- Theatrical release poster
- Directed by: Rojin Thomas
- Written by: R. Ramanand; Rojin Thomas;
- Produced by: Gokulam Gopalan
- Starring: Jayasurya; Anushka Shetty; Prabhu Deva; Sanoop Santhosh; Devika Sanjay; Sandy; Harish Uthaman; Vineeth; Nitish Bharadwaj;
- Cinematography: Neil D'Cunha
- Edited by: Rojin Thomas
- Music by: Rahul Subrahmanian
- Production company: Sree Gokulam Movies
- Distributed by: Sree Gokulam Movies
- Country: India
- Language: Malayalam
- Budget: ₹75–100 crore

= Kathanar – The Wild Sorcerer =

Upcoming Indian period fantasy film

Kathanar – The Wild Sorcerer is an upcoming Indian Malayalam-language period fantasy thriller film directed and edited by Rojin Thomas, who also co-wrote the screenplay with R. Ramanand. It was produced by Gokulam Gopalan through Sree Gokulam Movies. The plot follows Kadamattathu Kathanar, a legendary 9th century Christian priest endowed with magical powers.

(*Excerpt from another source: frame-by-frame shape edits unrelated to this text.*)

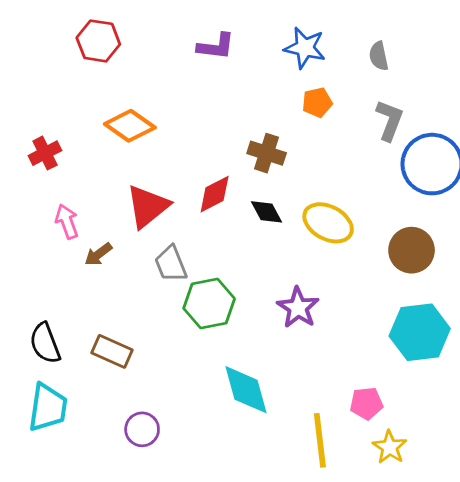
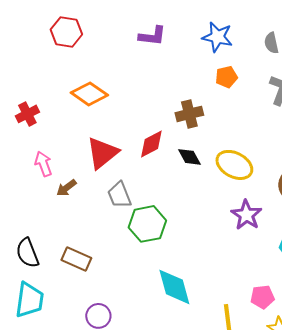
brown cross: (267, 153) -> (189, 114), turned -32
purple star: (298, 308) -> (246, 215), moved

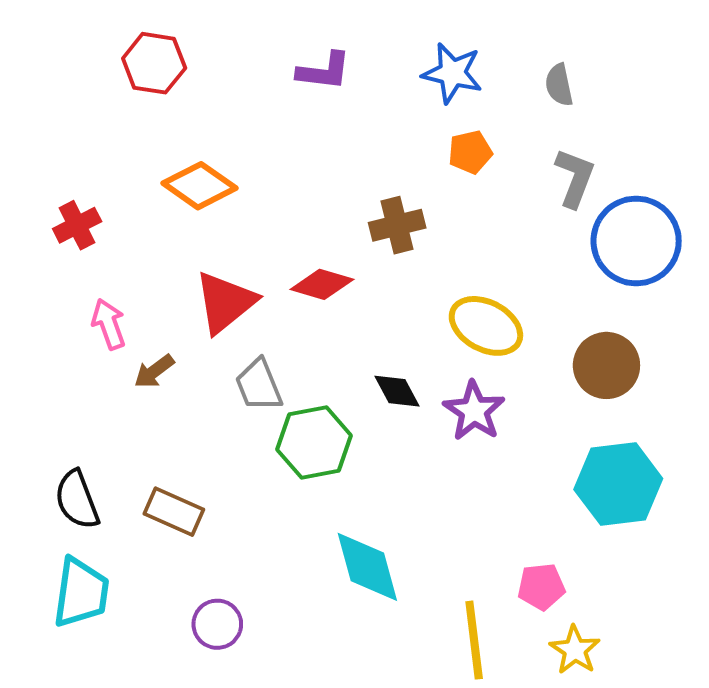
red diamond: (151, 144) -> (322, 284), turned 44
black diamond: (189, 157) -> (397, 391), moved
purple star: (246, 215) -> (474, 411), moved

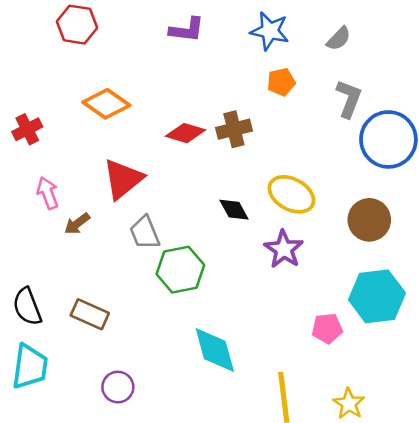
gray semicircle: (559, 85) -> (339, 39), turned -124
red diamond: (322, 284) -> (185, 133), moved
black diamond: (397, 391) -> (234, 210), moved
pink pentagon: (541, 587) -> (327, 328), moved

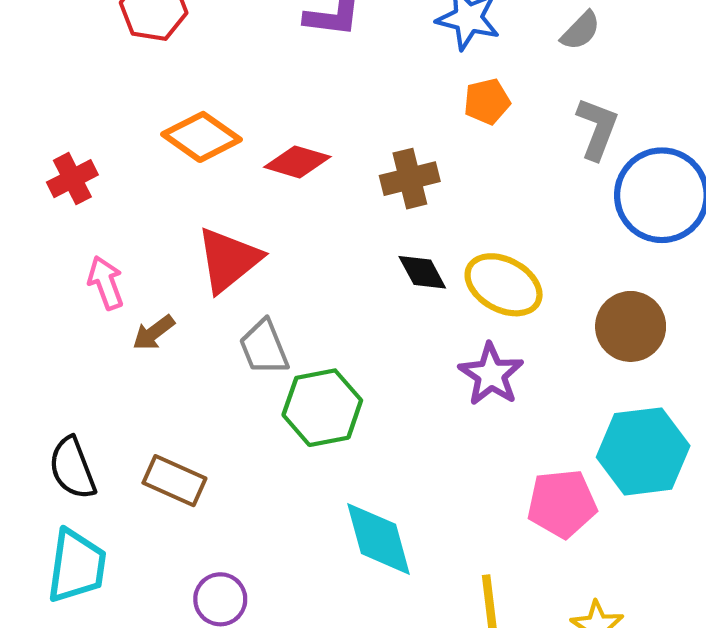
red diamond: (185, 133) -> (297, 162), moved
black diamond: (234, 210) -> (422, 272), moved
pink pentagon: (327, 328) -> (562, 504), size x1.4

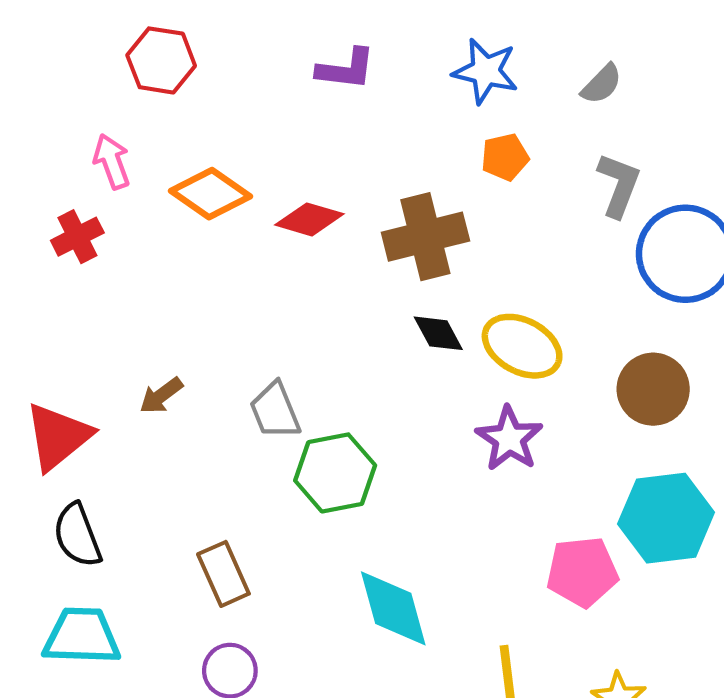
brown cross: (410, 179) -> (425, 237), size x1.4
red triangle: (229, 260) -> (58, 436), moved
pink arrow: (106, 283) -> (112, 161), moved
brown rectangle: (174, 481) -> (223, 574), moved, turned 42
cyan trapezoid: (77, 566) -> (82, 636), turned -96

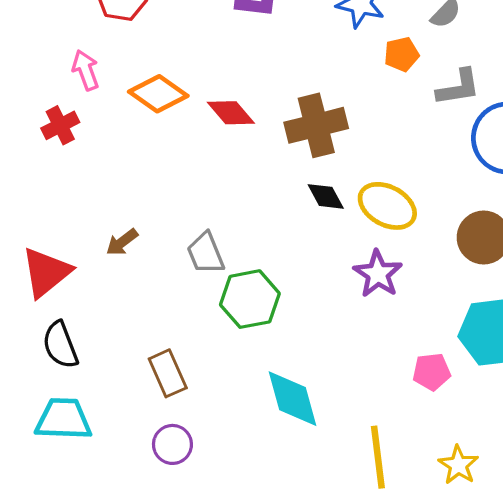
orange pentagon: (505, 157) -> (402, 54), moved
gray L-shape: (619, 185) -> (458, 87), turned 60
red diamond: (309, 219) -> (231, 113), turned 33
pink pentagon: (582, 572) -> (432, 372), size x0.7

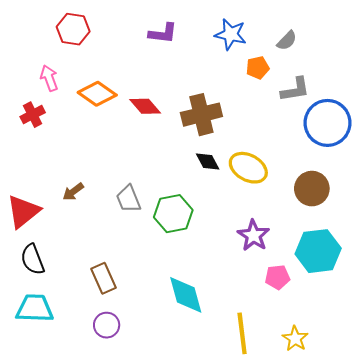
purple star: (378, 274) -> (253, 235), moved
green hexagon: (250, 299) -> (173, 214), moved

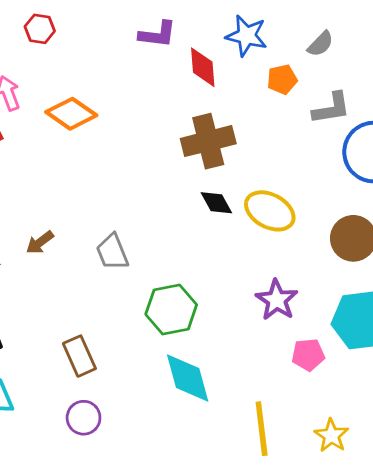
red hexagon: (73, 29) -> (40, 29), size x0.7
red diamond: (145, 106) -> (203, 67), moved, turned 36
green hexagon: (173, 214) -> (171, 310), moved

The film stars Jayasurya in the title role, alongside Anushka Shetty (in her Malayalam debut and 50th film appearance), Prabhu Deva, Sanoop Santhosh, Devika Sanjay, Sandy, Harish Uthaman, Vineeth, and Nitish Bharadwaj.

The film is intended to be the first of a two-part film. Principal photography began in April 2023. The film was shot using the virtual production technology in a custom-built studio.

==Production==
===Development===
The film is based on the story of legendary 9th-century Christian priest Kadamattathu Kathanar. The film was initially planned to be produced by Vijay Babu of Friday Film House, with whom Rojin Thomas had previously collaborated in two films. However, in March 2020, it was announced that the project has been taken over by Gokulam Gopalan of Sree Gokulam Movies. It was also reported that the film would be released in two parts and is mounted on a budget of ₹75 crore. According to Rojin, the film falls under "period fantasy thriller" genre. Pre-production began in September 2021.

===Filming===
Principal photography began on 5 April 2023 in Kochi. It was held at a custom-built studio spanning 45000 sqft, utilizing virtual production technology. The first schedule was completed on 2 June 2023 after 43 days. Around 570 personnel worked in various departments.

Principal photography was completed in October 2024, after 212 days of shoot over 18 months. Still, 12-day shoot was remaining in Rome.

==Release==
Alongside the original Malayalam version, the makers are planning to release the film in multiple dubbed languages, including Tamil, Telugu, Kannada, Bengali, Chinese, French, Korean, Italian, Russian, Indonesian, Japanese, German, Hindi and English.